Have you noticed the evolution of the “tone” of discourse on the internet? It once seemed relatively positive; it’s now becoming more and more negative. “Don’t feed the trolls” is excellent advice, particularly in higher-ed social, where negativity can impact the overall success of the institutional accounts.
Spending 40 hours a week —if not more—perusing nasty, aggressive, or disrespectful comments, you see negative discourse develop by the minute and you acquire a firm understanding of how cynical social media has become. According to a YouGov survey, 28 percent of Americans admit to participating in “malicious online activity” and 23 percent have “maliciously argued over an opinion” with a stranger online—and that’s only those who admitted to it (Kleinman, 2014). Thinking about how many people are spreading hate and how often, it comes as no surprise that internet trolling continues to rise, as users think what they say can’t be traced back to them or that their comments are inconsequential because they are not said aloud. Our self-censoring mechanism has become optional, accountability is limited, and empathy is almost nonexistent.

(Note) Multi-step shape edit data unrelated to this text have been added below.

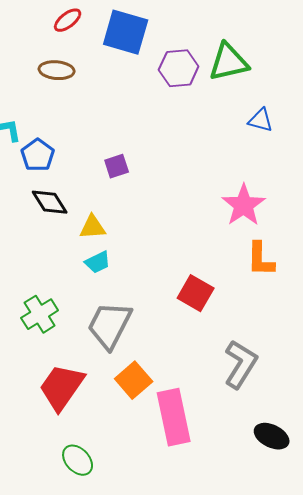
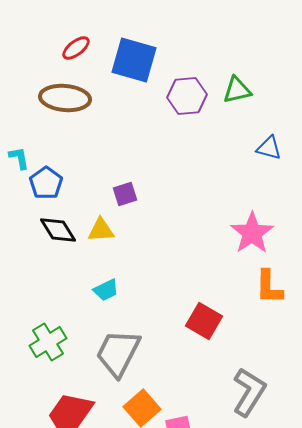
green triangle: (229, 62) -> (237, 90), size x0.7
brown ellipse: (57, 70) -> (65, 98), size x1.4
yellow triangle: (93, 227) -> (101, 230), moved

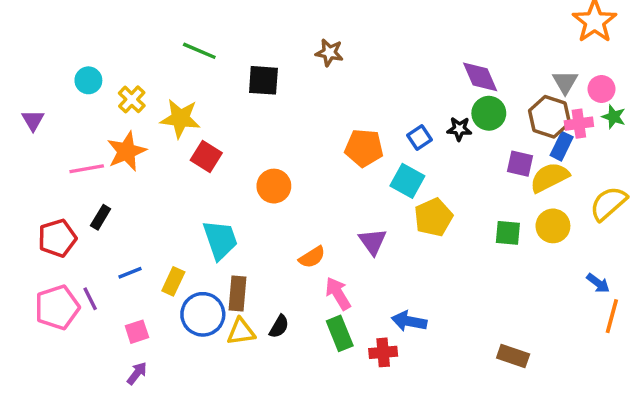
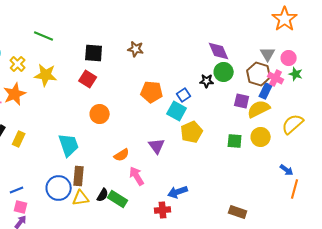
green line: (199, 51) -> (44, 36), moved
brown star: (329, 53) -> (136, 49), moved
pink cross: (579, 124) -> (276, 78), turned 35
blue square: (419, 138) -> (184, 95), moved
red square: (206, 157) -> (88, 79), moved
blue line: (130, 273) -> (17, 190), moved
yellow rectangle: (173, 281) -> (19, 139), moved
blue arrow: (409, 321) -> (178, 192), turned -30
pink square: (137, 332) -> (21, 207), moved, turned 32
green rectangle: (340, 333) -> (118, 199), moved, turned -36

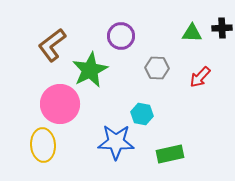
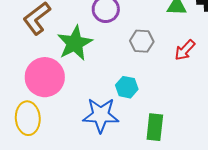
green rectangle: (170, 154) -> (155, 127), turned -72

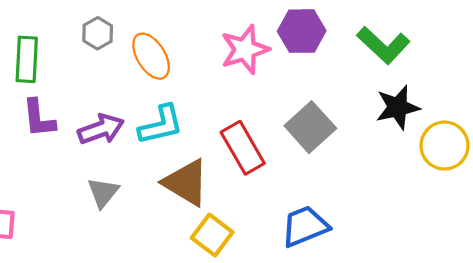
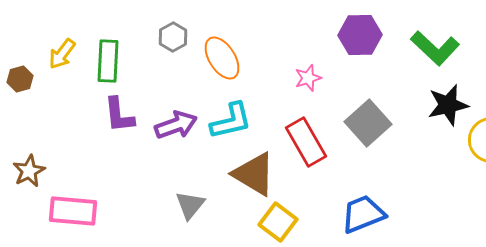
pink star: (245, 50) -> (308, 78), moved, size x0.6
gray triangle: (103, 192) -> (190, 205), moved

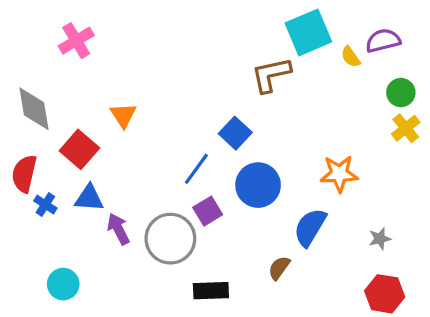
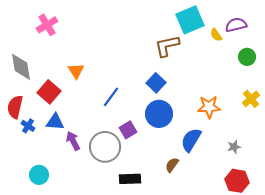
yellow cross: (406, 128) -> (251, 99), moved
blue square: (235, 133) -> (156, 83), moved
blue line: (196, 169) -> (111, 97), moved

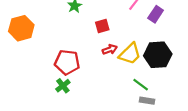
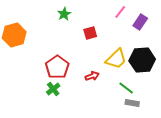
red arrow: (110, 49) -> (92, 76), moved
red pentagon: (67, 62) -> (57, 67), turned 30

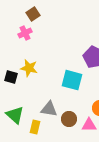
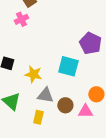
yellow star: (29, 68) -> (33, 74), moved
yellow rectangle: (35, 127) -> (38, 117), moved

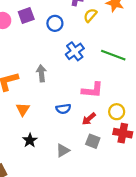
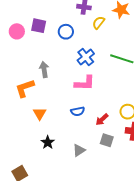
purple square: (26, 15) -> (39, 26), turned 35
gray arrow: (41, 73) -> (44, 70), moved
pink L-shape: (92, 90) -> (85, 83), moved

Internet anonymity allows users to have zero accountability for inappropriate actions and comments. A total of 77 percent of Americans believe that having the ability to be anonymous is the highest contributing factor to trolling (Cueto, 2014). We use the internet as a personal diary, capturing and revealing the most intimate details of our lives. Unfortunately, this means more vicious commenting, which results in more rage-induced behavior, which in turn produces more and more internet monsters. And commenters are usually so distant from the targets of their anger they feel no remorse.
The internet was supposed to be a place for free expression, where users could speak their minds and share their opinions with their fellow internet users. The problem is that a lot of people who do so are attacked, making many users feel unwelcome and unsafe online. According to the Pew Research Center, 41 percent of American adults have been harassed online and 66 percent have witnessed harassment—up 35 percent since 2014 (Rainie, 2017). With the plethora of controversial topics being tossed around these days, it is difficult to avoid becoming involved in heated threads.
So what can we do to suppress the trolling and make social a more stimulating space to explore? A space where topical, intelligent, and interesting conversation can take place again, especially in higher-ed?
Recently, Refinery29 started a campaign called “Reclaim Your Domain” to make the internet (and the world outside it) a safer place for everyone. But such an initiative requires something from us. We all have a part to play in ensuring a safer and friendlier online space, so we can benefit from our interactions with others and make our online lives richer.
Outnumbering the trolls and participating in social to make the climate more positive not only makes the internet a more enjoyable place to communicate, it makes it a more valuable space to represent your college or university.
Buxton, Madeline. (2017). The Internet Problem We Don’t Talk Enough About. Refinery29.
Cueto, Emma. (2014). Online Trolling Statistics Reveal Almost One Third of Millennial Americans Admit To Being Internet Trolls. Bustle.
Kleinman, Alexis. (2014). 28 Percent of Americans Admit To Being Internet Trolls. Huffington Post.
Rainie, Lee. (2017). Online Harassment 2017. Pew Research Center.